Requirement: Find the line that contains "Кабель для батарейки : 1 шт.". Then set down that line and all the lines after it, to the end of the records, exactly and with nothing added.
*** Data provided Section Begins ***
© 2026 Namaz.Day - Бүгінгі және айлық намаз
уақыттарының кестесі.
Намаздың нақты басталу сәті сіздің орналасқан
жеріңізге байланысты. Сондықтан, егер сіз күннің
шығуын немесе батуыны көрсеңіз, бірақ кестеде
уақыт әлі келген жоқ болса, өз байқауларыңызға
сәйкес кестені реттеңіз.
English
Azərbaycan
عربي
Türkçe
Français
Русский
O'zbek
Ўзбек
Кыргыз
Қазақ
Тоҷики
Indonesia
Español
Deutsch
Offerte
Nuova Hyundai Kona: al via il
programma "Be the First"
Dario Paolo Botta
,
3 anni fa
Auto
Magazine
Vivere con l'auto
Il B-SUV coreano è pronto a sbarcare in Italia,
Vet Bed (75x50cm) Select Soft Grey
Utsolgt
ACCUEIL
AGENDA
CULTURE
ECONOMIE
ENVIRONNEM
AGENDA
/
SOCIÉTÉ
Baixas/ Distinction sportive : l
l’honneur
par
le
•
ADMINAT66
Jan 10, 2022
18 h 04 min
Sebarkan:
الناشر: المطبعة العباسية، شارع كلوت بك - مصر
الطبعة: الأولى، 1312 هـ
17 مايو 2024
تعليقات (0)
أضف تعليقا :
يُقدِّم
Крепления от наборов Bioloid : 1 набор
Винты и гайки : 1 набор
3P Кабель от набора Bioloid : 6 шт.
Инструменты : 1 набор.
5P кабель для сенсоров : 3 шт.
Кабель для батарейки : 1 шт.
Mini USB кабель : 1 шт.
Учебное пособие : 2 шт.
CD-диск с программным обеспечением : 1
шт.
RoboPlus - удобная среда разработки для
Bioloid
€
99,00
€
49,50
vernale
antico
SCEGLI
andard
*** Data provided Section Ends ***
Reply to the exercise:
Кабель для батарейки : 1 шт.
Mini USB кабель : 1 шт.
Учебное пособие : 2 шт.
CD-диск с программным обеспечением : 1
шт.
RoboPlus - удобная среда разработки для
Bioloid
€
99,00
€
49,50
vernale
antico
SCEGLI
andard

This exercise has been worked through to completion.